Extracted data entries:
○ ○ ○ ○

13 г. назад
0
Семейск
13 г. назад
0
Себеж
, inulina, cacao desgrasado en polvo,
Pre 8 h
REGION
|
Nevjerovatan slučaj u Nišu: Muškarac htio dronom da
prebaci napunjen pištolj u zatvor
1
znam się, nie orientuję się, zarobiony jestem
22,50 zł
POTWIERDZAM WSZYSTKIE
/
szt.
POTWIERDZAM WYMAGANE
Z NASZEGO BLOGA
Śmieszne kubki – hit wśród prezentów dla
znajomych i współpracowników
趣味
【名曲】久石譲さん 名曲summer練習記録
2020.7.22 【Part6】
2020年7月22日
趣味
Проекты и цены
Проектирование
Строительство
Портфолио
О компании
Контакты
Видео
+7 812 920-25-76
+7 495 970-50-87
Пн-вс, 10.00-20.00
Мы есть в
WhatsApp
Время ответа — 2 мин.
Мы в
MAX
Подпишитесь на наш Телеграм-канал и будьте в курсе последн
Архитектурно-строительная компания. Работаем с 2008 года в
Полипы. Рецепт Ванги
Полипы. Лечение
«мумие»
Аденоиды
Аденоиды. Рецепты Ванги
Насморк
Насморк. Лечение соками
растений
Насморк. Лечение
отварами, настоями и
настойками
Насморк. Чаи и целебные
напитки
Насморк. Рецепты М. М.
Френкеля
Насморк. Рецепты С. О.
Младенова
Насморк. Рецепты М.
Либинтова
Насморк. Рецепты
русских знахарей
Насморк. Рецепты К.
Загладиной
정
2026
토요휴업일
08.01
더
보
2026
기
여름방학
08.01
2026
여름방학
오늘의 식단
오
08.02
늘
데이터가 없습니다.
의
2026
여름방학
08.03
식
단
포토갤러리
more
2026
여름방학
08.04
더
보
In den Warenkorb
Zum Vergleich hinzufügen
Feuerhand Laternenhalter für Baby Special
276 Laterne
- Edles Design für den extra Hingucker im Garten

○ ○ ○ ○

Task to complete: The records above are to be repeated in full, word for word.

Task answer:
13 г. назад
0
Семейск
13 г. назад
0
Себеж
, inulina, cacao desgrasado en polvo,
Pre 8 h
REGION
|
Nevjerovatan slučaj u Nišu: Muškarac htio dronom da
prebaci napunjen pištolj u zatvor
1
znam się, nie orientuję się, zarobiony jestem
22,50 zł
POTWIERDZAM WSZYSTKIE
/
szt.
POTWIERDZAM WYMAGANE
Z NASZEGO BLOGA
Śmieszne kubki – hit wśród prezentów dla
znajomych i współpracowników
趣味
【名曲】久石譲さん 名曲summer練習記録
2020.7.22 【Part6】
2020年7月22日
趣味
Проекты и цены
Проектирование
Строительство
Портфолио
О компании
Контакты
Видео
+7 812 920-25-76
+7 495 970-50-87
Пн-вс, 10.00-20.00
Мы есть в
WhatsApp
Время ответа — 2 мин.
Мы в
MAX
Подпишитесь на наш Телеграм-канал и будьте в курсе последн
Архитектурно-строительная компания. Работаем с 2008 года в
Полипы. Рецепт Ванги
Полипы. Лечение
«мумие»
Аденоиды
Аденоиды. Рецепты Ванги
Насморк
Насморк. Лечение соками
растений
Насморк. Лечение
отварами, настоями и
настойками
Насморк. Чаи и целебные
напитки
Насморк. Рецепты М. М.
Френкеля
Насморк. Рецепты С. О.
Младенова
Насморк. Рецепты М.
Либинтова
Насморк. Рецепты
русских знахарей
Насморк. Рецепты К.
Загладиной
정
2026
토요휴업일
08.01
더
보
2026
기
여름방학
08.01
2026
여름방학
오늘의 식단
오
08.02
늘
데이터가 없습니다.
의
2026
여름방학
08.03
식
단
포토갤러리
more
2026
여름방학
08.04
더
보
In den Warenkorb
Zum Vergleich hinzufügen
Feuerhand Laternenhalter für Baby Special
276 Laterne
- Edles Design für den extra Hingucker im Garten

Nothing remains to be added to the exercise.